The plaintiffs also claim that younger couriers receive favorable starting times, overtime assignments, route assignments, production goals, discipline, and performance evaluations even though they may be less experienced than older couriers. The lead plaintiff in the case, Clausnitzer, further claims that as a result of the lawsuit, he has been targeted by FedEx managers, given unrealistic performance standards, and given new routes with early pickups and additional bulk stops.
The lawsuit is seeking loss of income and the value of fringe benefits, liquidated damages, pre-judgment interest, costs of litigation, and any other awards as the court sees to be just.

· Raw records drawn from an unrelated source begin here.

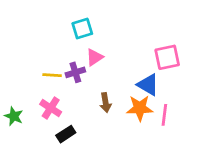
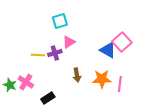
pink square: (167, 57) -> (122, 42), turned -30
blue triangle: (148, 85) -> (108, 50), moved
pink cross: (51, 108) -> (26, 82), moved

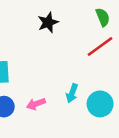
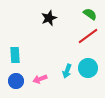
green semicircle: (103, 17) -> (90, 14), turned -32
cyan circle: (100, 104) -> (88, 68), moved

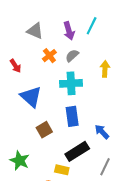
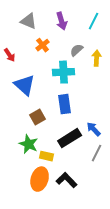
cyan line: (92, 26) -> (94, 21), moved
gray semicircle: (72, 56) -> (77, 50), moved
blue arrow: (102, 132) -> (94, 129), moved
green star: (20, 161) -> (29, 144), moved
yellow rectangle: (62, 170) -> (47, 156), moved

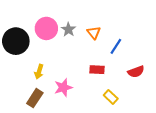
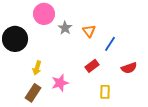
pink circle: (46, 28) -> (44, 14), moved
red rectangle: (97, 70) -> (92, 66), turned -40
yellow rectangle: (111, 97) -> (105, 92), turned 48

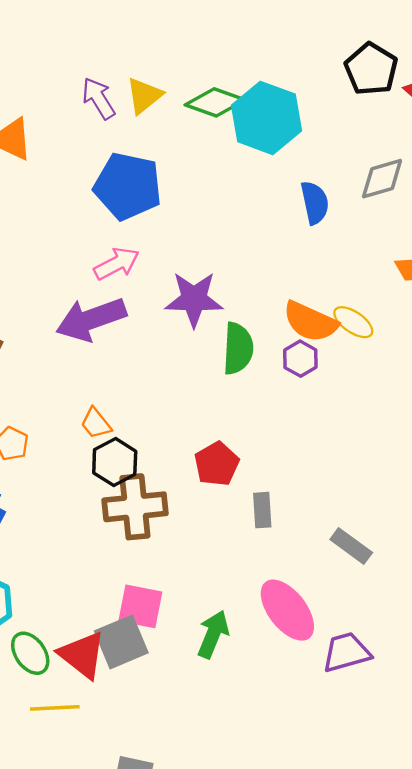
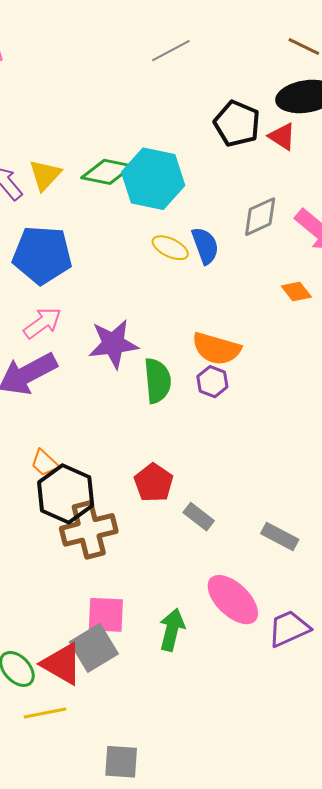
yellow ellipse: (353, 322) -> (170, 248), moved
black hexagon: (115, 462) -> (66, 494), size x1.4
gray rectangle: (262, 510) -> (199, 517), turned -40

The Age Discrimination in Employment Act (ADEA) of 1967 protects individuals who are 40 years of age or older from discrimination. According to the U.S. Equal Employment Opportunity Commission (EEOC) it is illegal to discriminate against people over the age of 40 in any aspect of employment. This includes:
- Hiring and firing;
- Compensation or classification of employees;
- Job advertisements;
- Pay, retirement plans, fringe benefits and disability leave; or
- Use of company facilities.
Federal Express has been in trouble in the past for discrimination and retaliation against employees. In one case, FedEx was ordered back in 2004 to pay $1.57 million to a 21-year employee after he was the victim of workplace discrimination. Furthermore, the plaintiff also noted that when he filed his complaint, company managers retaliated against him, including offering him an ultimatum: he could either accept a demotion, including a drop of five pay grade levels, or be issued a warning letter with the understanding that he could be immediately terminated for any further mistakes.
In another discrimination case against Federal Express, a woman was awarded $2.5 million in punitive damages, $350,000 for compensatory damages, and $391,400 in back pay and front pay. The lawsuit claimed that the woman was subjected to sex discrimination and that after some made complaints about work-place hostility the brakes to her truck were sabotaged and she suffered other forms of retaliation.
People who are subjected to age discrimination who file lawsuits may receive relief in the form of back pay, hiring, reinstatement, front pay, or actions to make the individual "whole" (meaning that the individual is in the condition he or she would have been in if not for the discriminatory act). Compensatory and punitive damages may also be awarded.